Entries provided section start

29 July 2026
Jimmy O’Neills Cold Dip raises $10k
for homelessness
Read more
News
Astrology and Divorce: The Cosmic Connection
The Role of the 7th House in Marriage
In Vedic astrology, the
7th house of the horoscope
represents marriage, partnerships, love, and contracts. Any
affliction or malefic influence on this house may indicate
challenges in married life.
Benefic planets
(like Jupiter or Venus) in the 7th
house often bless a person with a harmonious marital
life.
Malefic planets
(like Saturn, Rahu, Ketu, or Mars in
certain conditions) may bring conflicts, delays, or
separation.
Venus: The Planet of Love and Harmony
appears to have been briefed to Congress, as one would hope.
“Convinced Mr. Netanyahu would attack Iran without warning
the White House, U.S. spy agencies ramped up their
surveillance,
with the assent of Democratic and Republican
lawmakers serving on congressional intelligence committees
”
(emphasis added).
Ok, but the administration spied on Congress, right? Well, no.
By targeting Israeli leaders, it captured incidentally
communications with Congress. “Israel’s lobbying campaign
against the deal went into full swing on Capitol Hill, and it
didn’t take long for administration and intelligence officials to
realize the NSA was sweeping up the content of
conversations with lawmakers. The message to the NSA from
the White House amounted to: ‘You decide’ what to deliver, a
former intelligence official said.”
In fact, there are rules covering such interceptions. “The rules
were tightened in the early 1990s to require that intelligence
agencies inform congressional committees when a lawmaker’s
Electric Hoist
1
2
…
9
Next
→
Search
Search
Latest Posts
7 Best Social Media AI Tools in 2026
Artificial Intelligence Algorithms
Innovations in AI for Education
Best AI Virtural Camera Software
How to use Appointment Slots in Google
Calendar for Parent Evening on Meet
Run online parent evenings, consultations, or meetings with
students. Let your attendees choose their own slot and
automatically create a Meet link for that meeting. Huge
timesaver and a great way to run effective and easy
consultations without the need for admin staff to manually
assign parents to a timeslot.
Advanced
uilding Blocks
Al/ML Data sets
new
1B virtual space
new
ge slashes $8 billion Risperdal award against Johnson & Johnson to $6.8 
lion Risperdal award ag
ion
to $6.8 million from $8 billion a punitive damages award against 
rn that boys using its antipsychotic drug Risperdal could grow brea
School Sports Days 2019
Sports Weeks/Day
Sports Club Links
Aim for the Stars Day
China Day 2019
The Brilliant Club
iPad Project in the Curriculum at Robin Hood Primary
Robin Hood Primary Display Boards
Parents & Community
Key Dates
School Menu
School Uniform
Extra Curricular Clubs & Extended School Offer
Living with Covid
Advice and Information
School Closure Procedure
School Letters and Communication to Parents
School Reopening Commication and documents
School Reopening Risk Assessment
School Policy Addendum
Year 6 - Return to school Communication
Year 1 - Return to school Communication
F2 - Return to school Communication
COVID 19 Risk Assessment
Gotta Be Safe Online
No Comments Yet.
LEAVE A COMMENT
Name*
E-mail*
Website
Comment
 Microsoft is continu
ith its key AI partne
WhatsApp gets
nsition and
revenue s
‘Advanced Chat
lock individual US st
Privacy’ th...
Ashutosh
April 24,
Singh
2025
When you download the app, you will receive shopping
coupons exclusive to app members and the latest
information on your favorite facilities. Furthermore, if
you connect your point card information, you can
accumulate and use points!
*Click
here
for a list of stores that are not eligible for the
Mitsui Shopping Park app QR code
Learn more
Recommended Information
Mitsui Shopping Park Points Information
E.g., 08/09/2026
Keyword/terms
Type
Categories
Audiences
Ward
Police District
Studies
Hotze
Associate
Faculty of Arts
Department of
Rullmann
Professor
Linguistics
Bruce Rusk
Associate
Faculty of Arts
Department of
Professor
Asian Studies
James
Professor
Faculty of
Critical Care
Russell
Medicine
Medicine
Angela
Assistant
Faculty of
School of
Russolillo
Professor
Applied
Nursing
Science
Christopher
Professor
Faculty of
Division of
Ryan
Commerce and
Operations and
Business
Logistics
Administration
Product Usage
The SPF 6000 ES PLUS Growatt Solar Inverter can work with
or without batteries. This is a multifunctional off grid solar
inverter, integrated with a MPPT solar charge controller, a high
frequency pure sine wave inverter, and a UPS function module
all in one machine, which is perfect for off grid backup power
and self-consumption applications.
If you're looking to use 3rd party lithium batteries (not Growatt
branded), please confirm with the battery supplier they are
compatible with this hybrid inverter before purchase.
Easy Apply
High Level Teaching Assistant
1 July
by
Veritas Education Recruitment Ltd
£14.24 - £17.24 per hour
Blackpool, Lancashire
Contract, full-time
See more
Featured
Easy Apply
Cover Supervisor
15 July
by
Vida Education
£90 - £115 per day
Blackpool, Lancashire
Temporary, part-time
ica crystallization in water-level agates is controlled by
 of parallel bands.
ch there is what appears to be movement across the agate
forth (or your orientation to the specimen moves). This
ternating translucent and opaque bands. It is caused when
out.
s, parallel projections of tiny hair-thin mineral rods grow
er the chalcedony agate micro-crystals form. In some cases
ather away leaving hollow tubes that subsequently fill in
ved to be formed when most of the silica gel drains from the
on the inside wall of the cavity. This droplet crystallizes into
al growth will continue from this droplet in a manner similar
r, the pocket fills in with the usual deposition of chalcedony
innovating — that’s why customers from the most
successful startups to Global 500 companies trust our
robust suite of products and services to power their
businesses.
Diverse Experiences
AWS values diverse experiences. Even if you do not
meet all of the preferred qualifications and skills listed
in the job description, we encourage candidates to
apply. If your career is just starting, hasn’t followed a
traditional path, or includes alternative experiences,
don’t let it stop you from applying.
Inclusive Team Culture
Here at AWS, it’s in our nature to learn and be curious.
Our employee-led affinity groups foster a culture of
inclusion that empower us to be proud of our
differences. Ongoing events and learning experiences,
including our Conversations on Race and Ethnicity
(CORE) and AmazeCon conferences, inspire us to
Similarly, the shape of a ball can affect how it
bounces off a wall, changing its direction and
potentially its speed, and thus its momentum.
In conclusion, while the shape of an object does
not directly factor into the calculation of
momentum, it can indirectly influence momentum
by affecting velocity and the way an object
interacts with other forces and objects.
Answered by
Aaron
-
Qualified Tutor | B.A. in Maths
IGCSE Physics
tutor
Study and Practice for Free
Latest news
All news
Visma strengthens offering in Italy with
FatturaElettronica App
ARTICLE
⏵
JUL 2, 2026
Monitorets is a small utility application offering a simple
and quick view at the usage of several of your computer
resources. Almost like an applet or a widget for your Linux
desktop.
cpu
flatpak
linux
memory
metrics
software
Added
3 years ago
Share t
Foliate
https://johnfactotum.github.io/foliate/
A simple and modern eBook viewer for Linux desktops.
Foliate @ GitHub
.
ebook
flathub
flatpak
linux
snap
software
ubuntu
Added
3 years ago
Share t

Entries provided section end

Work to be completed
Restate word for word only the lines running from the beginning of the data to the line holding "the White House amounted", both included.

Exercise answer
29 July 2026
Jimmy O’Neills Cold Dip raises $10k
for homelessness
Read more
News
Astrology and Divorce: The Cosmic Connection
The Role of the 7th House in Marriage
In Vedic astrology, the
7th house of the horoscope
represents marriage, partnerships, love, and contracts. Any
affliction or malefic influence on this house may indicate
challenges in married life.
Benefic planets
(like Jupiter or Venus) in the 7th
house often bless a person with a harmonious marital
life.
Malefic planets
(like Saturn, Rahu, Ketu, or Mars in
certain conditions) may bring conflicts, delays, or
separation.
Venus: The Planet of Love and Harmony
appears to have been briefed to Congress, as one would hope.
“Convinced Mr. Netanyahu would attack Iran without warning
the White House, U.S. spy agencies ramped up their
surveillance,
with the assent of Democratic and Republican
lawmakers serving on congressional intelligence committees
”
(emphasis added).
Ok, but the administration spied on Congress, right? Well, no.
By targeting Israeli leaders, it captured incidentally
communications with Congress. “Israel’s lobbying campaign
against the deal went into full swing on Capitol Hill, and it
didn’t take long for administration and intelligence officials to
realize the NSA was sweeping up the content of
conversations with lawmakers. The message to the NSA from
the White House amounted to: ‘You decide’ what to deliver, a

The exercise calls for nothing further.